We’ll focus on two specific aspects of it:
- the schema itself; we’ll use Protobuf (short for Protocol Buffers)
- the schema registry; we’ll the use the Confluent Schema Registry
Let’s start with Protobuf.
What are Protocol buffers? 🔗
Protobuf is just a way of serializing structured data.
The high level idea is you can
- define a language agnostic schema (in a .proto file)
- generate source code in one or many programming languages (e.g. Java, C++, Go, Python, etc.)

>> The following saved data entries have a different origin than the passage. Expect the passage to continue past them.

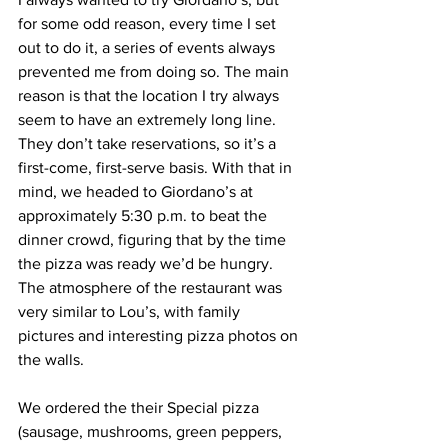
for some odd reason, every time I set 
out to do it, a series of events always 
prevented me from doing so. The main 
reason is that the location I try always 
seem to have an extremely long line. 
They don’t take reservations, so it’s a 
first-come, first-serve basis. With that in 
mind, we headed to Giordano’s at 
approximately 5:30 p.m. to beat the 
dinner crowd, figuring that by the time 
the pizza was ready we’d be hungry. 
The atmosphere of the restaurant was 
very similar to Lou’s, with family 
pictures and interesting pizza photos on 
the walls.
We ordered the their Special pizza 
(sausage, mushrooms, green peppers, 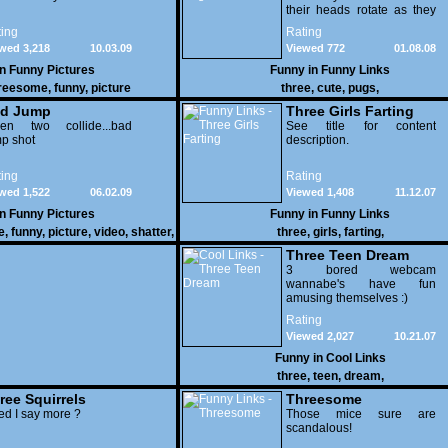
their heads rotate as they
try to understand what's
ing
Rating
being said to them!
wed 3,218
10.03.09
Viewed 772
01.08.08
in
Funny Pictures
Funny in
Funny Links
reesome
,
funny
,
picture
three
,
cute
,
pugs
,
d Jump
Three Girls Farting
en two collide...bad
See title for content
p shot
description.
ing
Rating
wed 1,522
06.02.09
Viewed 1,408
11.12.07
in
Funny Pictures
Funny in
Funny Links
e
,
funny
,
picture
,
video
,
shatter
,
three
,
girls
,
farting
,
dunk
Three Teen Dream
3 bored webcam
wannabe's have fun
amusing themselves :)
Rating
Viewed 2,027
10.21.07
Funny in
Cool Links
three
,
teen
,
dream
,
ree Squirrels
Threesome
d I say more ?
Those mice sure are
scandalous!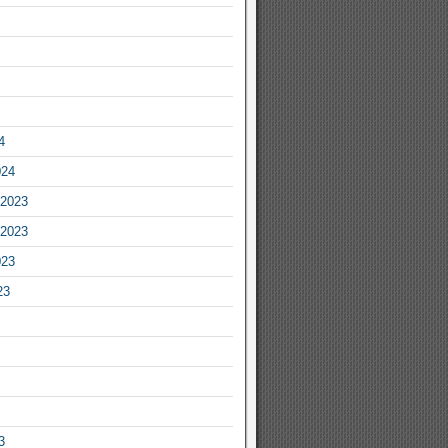
4
024
2023
2023
023
23
3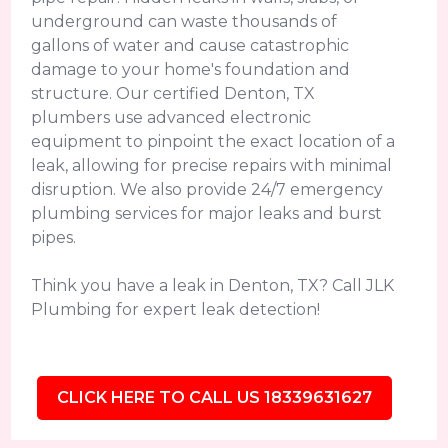
underground can waste thousands of
gallons of water and cause catastrophic
damage to your home's foundation and
structure. Our certified Denton, TX
plumbers use advanced electronic
equipment to pinpoint the exact location of a
leak, allowing for precise repairs with minimal
disruption. We also provide 24/7 emergency
plumbing services for major leaks and burst
pipes.
Think you have a leak in Denton, TX? Call JLK
Plumbing for expert leak detection!
CLICK HERE TO CALL US 18339631627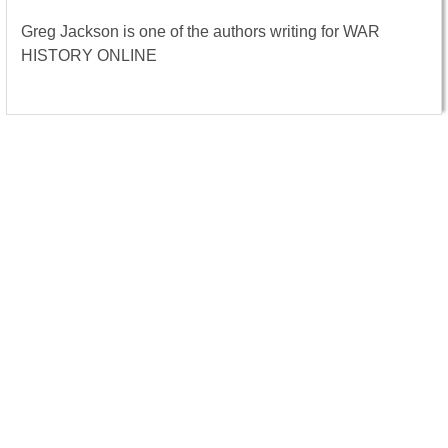
Greg Jackson is one of the authors writing for WAR
HISTORY ONLINE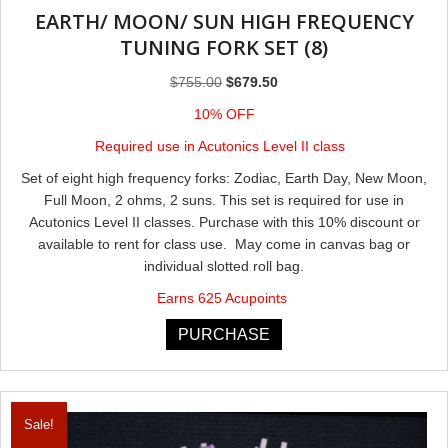
EARTH/ MOON/ SUN HIGH FREQUENCY
TUNING FORK SET (8)
Original
Current
$
755.00
$
679.50
price
price
10% OFF
was:
is:
Required use in Acutonics Level II class
$755.00.
$679.50.
Set of eight high frequency forks: Zodiac, Earth Day, New Moon,
Full Moon, 2 ohms, 2 suns. This set is required for use in
Acutonics Level II classes. Purchase with this 10% discount or
available to rent for class use. May come in canvas bag or
individual slotted roll bag.
Earns 625 Acupoints
PURCHASE
Sale!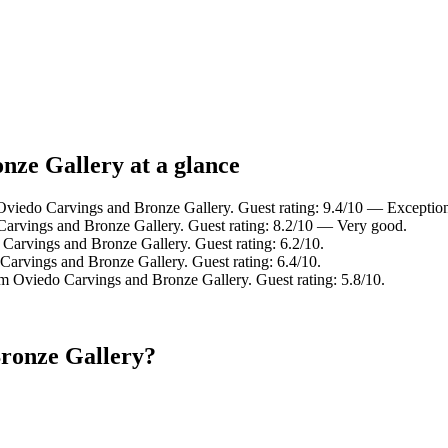
nze Gallery at a glance
Oviedo Carvings and Bronze Gallery. Guest rating: 9.4/10 — Exception
Carvings and Bronze Gallery. Guest rating: 8.2/10 — Very good.
Carvings and Bronze Gallery. Guest rating: 6.2/10.
Carvings and Bronze Gallery. Guest rating: 6.4/10.
m Oviedo Carvings and Bronze Gallery. Guest rating: 5.8/10.
Bronze Gallery?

- use this generated source code to serialize / deserialize your data
Protobuf is a binary transfer format, which implies the following pros and cons
- pros: lightweight
- cons: not directly human readable
For instance,
JSON
{
"first_name": "Jason",
"last_name": "Smith"
}
would translate to the following .proto file
message Person {
string first_name = 1;
string last_name = 2;
}
and would get encoded as
125Jason225Smith
where
- the first digit is the tag (all proto fields have a tag that you define by assigning an int to the field)
- the second one is the type, 2 for string
- the third one is the length of the field
Hopefully, that gives you a quick introduction to Protobuf. We’ll now dig a little bit more into the message definition and compilation.

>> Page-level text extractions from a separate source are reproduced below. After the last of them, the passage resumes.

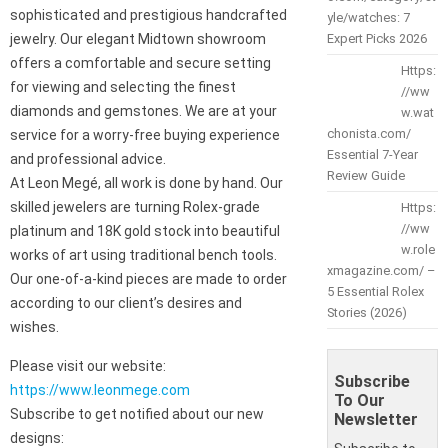
sophisticated and prestigious handcrafted
yle/watches: 7
jewelry. Our elegant Midtown showroom
Expert Picks 2026
offers a comfortable and secure setting
Https:
for viewing and selecting the finest
//ww
diamonds and gemstones. We are at your
w.wat
chonista.com/
service for a worry-free buying experience
Essential 7-Year
and professional advice.
Review Guide
At Leon Megé, all work is done by hand. Our
skilled jewelers are turning Rolex-grade
Https:
//ww
platinum and 18K gold stock into beautiful
w.role
works of art using traditional bench tools.
xmagazine.com/ –
Our one-of-a-kind pieces are made to order
5 Essential Rolex
according to our client’s desires and
Stories (2026)
wishes.
Please visit our website:
Subscribe
https://www.leonmege.com
To Our
Subscribe to get notified about our new
Newsletter
designs: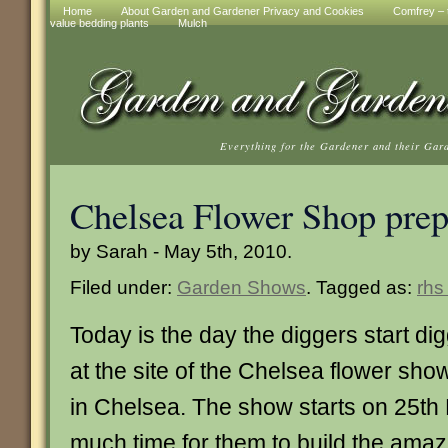
Home
About Garden and Gardener Privacy and Cookies
Comfrey – t
value bedding plants
Mulch
Everything for the Gardener and their Gar
Chelsea Flower Shop prep
by Sarah - May 5th, 2010.
Filed under:
Garden Shows
. Tagged as:
rhs
Today is the day the diggers start di
at the site of the Chelsea flower sho
in Chelsea. The show starts on 25th 
much time for them to build the ama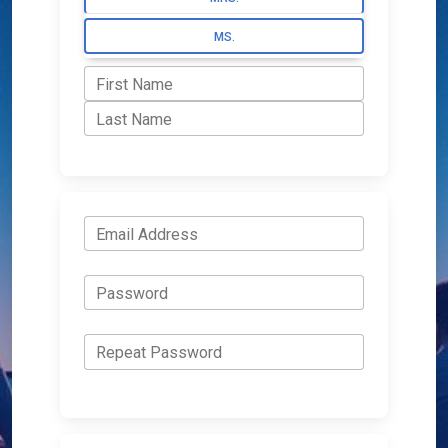
MS.
First Name
Last Name
Email Address
Password
Repeat Password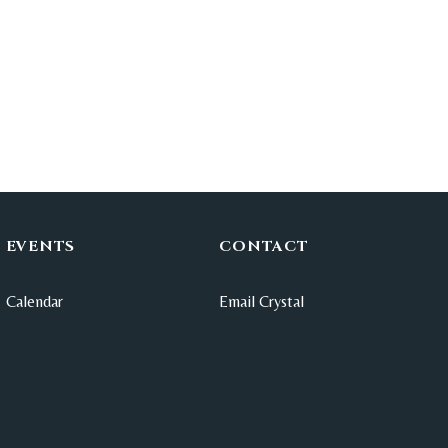
EVENTS
CONTACT
Calendar
Email Crystal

Defining a protobuf message 🔗
In a .proto file you add a message for each data structure you want to serialize, then specify
- a type (Protobuf supports many standard data types, e.g. bool, int32, float, double)
- a name
- a tag (equivalent to the ID of this field in the binary encoding) for each field in the message.
You can use messages as types, for instance you could have an Address message that can be used within the Person message as a type for the field address.
For more details on messages definition, the proto3 language guide is going to be your best friend.
Generating the source code 🔗
When you’re done with your proto message definition, there is an intermediate step to compile your proto message to your target programming language. You do that using the protoc
compiler. The gRPC
website provides helpful instructions for the protoc installation.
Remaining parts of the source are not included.